With him.
Again, she ran the cow down the fence, turned it clean, sharp as a knife, then eased the gelding off when he started to fret. She didn’t push. Just brought him back, asked again. Then again.
Rafferty watched as she repeated the maneuver a fourth time — slow and deliberate — the gelding finally starting to settle. Starting to trust the rider. Learn his job.
He let out a breath he hadn’t realized he’d been holding.
Damn, but she was good. Not just at riding — but at reading the animal, knowing exactly when to press and when to release.All grace and control, her posture relaxed but never lazy. Every cue subtle. No wasted motion.
She wasn’t just training a horse. She was shaping a partner.
Shaping a partner …
He blinked.
Hot damn. That’s exactly what she’d done with him.
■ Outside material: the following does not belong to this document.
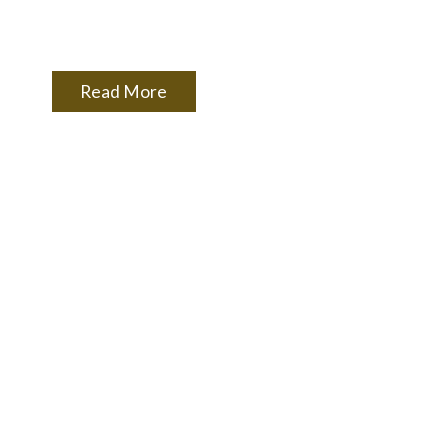
Read More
Never pushing too hard. Never demanding more than he could give. Just showing up, again and again, until he stopped flinching at the touch. Until he trusted that she wouldn’t bolt when things got dark. She hadn’t broken through his defenses — she’dgentledthem.
Brandy-Lyn turned in the saddle, eyes scanning the fence line — and found him. She smiled.
He felt it all the way to his soul.
She steered the gelding toward him and halted beside him.
“Hey, you,” she said, breathless but grinning, her cheeks flushed and eyes bright.
“You’re something else in the saddle,” Rafferty said, voice low, still a bit in awe.
Brandy-Lyn rolled her eyes, but her smile deepened.
She was something else. Period.
And she was his.
Fuck, he was one lucky man.
A stable hand jogged over, and she handed off the reins with a quiet word, brushing the gelding’s sweaty neck one last time. Then she swung down, boots landing in the dirt with a satisfying thud. Discarding her hat, she grabbed her water bottle off the fence post, popped the cap, and took a long drink before leaning on the rail beside him.
Her shirt clung to her back, streaked with sweat and dust. Tendrils of hair stuck to her temples. She smelled of leather, horse, and sun-warmed skin — pure Brandy-Lyn.
No bottled fragrance came close.
Rafferty slid his arm around her shoulders without thinking, like his body had learned the motion on its own.
She leaned into him, eyes half-closed as she rested her head against his chest.
“That boy’s going to make a fine cow horse,” she murmured.
“He already trusts you,” Rafferty said, lips brushing her hairline. “Can’t blame him.”
Her chuckle rumbled low and soft against him. “Takes time.”
“Yeah,” he said quietly, watching the gelding disappear toward the stable. “But some things are worth it.”
They both knew they were no longer discussing the horse.
She tilted her head to look up at him, sweat-damp hair and all, and damn if his heart didn’t knock against his ribs like it had that first time in his brother’s college apartment.